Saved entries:
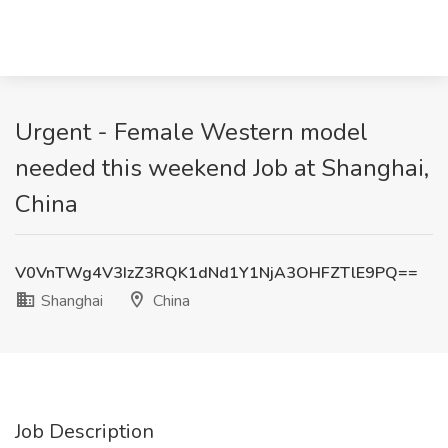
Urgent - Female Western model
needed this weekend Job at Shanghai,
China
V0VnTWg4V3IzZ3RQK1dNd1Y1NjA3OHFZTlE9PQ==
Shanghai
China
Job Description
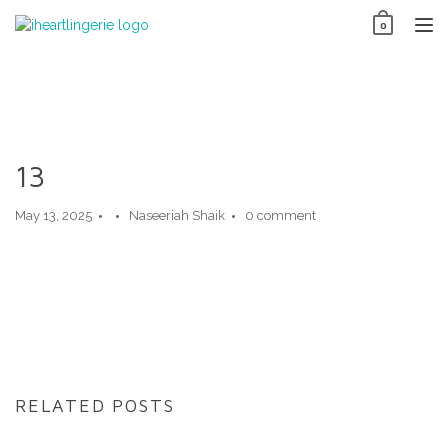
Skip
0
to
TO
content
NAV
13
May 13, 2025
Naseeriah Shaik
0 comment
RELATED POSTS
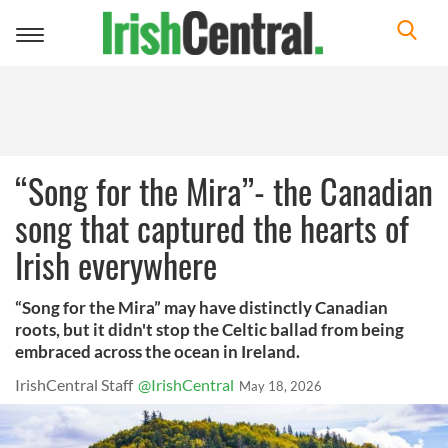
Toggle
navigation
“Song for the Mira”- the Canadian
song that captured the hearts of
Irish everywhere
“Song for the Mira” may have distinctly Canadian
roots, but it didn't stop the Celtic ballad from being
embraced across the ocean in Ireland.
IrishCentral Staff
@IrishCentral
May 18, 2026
--
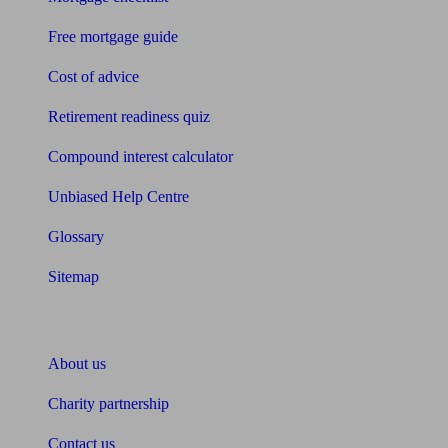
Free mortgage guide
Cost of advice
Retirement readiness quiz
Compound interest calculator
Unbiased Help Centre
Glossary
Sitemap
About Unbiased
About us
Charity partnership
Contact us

[What you should do]:
Print the lines above from the one with "song that captured the hearts of" through the one with "May 18, 2026", both included, exactly as written and nothing more.

[Worked solution]:
song that captured the hearts of
Irish everywhere
“Song for the Mira” may have distinctly Canadian
roots, but it didn't stop the Celtic ballad from being
embraced across the ocean in Ireland.
IrishCentral Staff
@IrishCentral
May 18, 2026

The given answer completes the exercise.